This weeks post is about a book I spoke about in last weeks! (that was a long winded way to say it)

Maggie Cassidy by Jack Kerouac follows Jack Duluoz, a teenage athletic star who one night, in a cold New England town meets the plain and beautiful Maggie. The story looks at friendship, family, the value of education and the confusion of love.

I would like to start off by simply saying how confusing this book was. In my life as a reader I have never came across a book as difficult to read as this one – not just in terms of plot but even more so in terms of language.

Kerouac was a part of the Beat Generation of writers and poets and therefore the ‘spontaneous prose’ that the book is written was always going to be more poetic and abstract. Yet at times I would read whole paragraphs and pages and not understand at all what was going on. Books don’t have to lose meaning or plot just to ascend to ‘artistic complexity’. I think that entertainment is important for all fiction and that shouldn’t be lost to language that was too abstract in its vocabulary and form.

That being said the language was beautiful and did end up teaching me something new about reading all together. After finishing this book it became clear to me that Kerouac weaves a story not to excite via plot but instead excite via language on its own. What I mean is the book forces you to read it not to understand but to simply accept: whole pages were confusing but also I read some astoundingly powerful sentences that captured entire emotions in just a few words. It wants you to appreciate words detached from a wider meaning. It’s poetry.
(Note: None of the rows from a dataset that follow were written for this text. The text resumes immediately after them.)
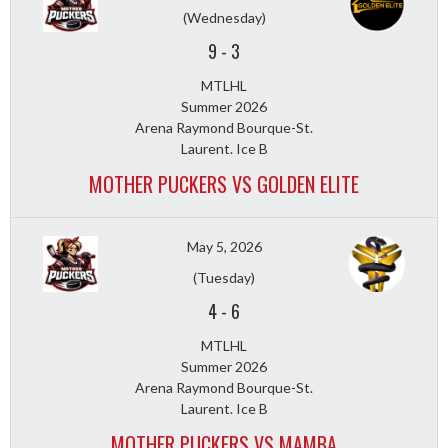
(Wednesday)
9
-
3
MTLHL
Summer 2026
Arena Raymond Bourque-St.
Laurent. Ice B
MOTHER PUCKERS VS GOLDEN ELITE
May 5, 2026
(Tuesday)
4
-
6
MTLHL
Summer 2026
Arena Raymond Bourque-St.
Laurent. Ice B
MOTHER PUCKERS VS MAMBA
From what I did understand which, to be fair, was a lot of the novel, the plot was well crafted. The pacing was perfect and it really did feel reminiscent of The Perks of Being a Wallflower – one of, if not my favourite book! Make no mistake this novel screams youth.

I’ve tried to capture the ambivalence I feel towards Maggie Cassidy in this book but the best way for you to understand would be to read it.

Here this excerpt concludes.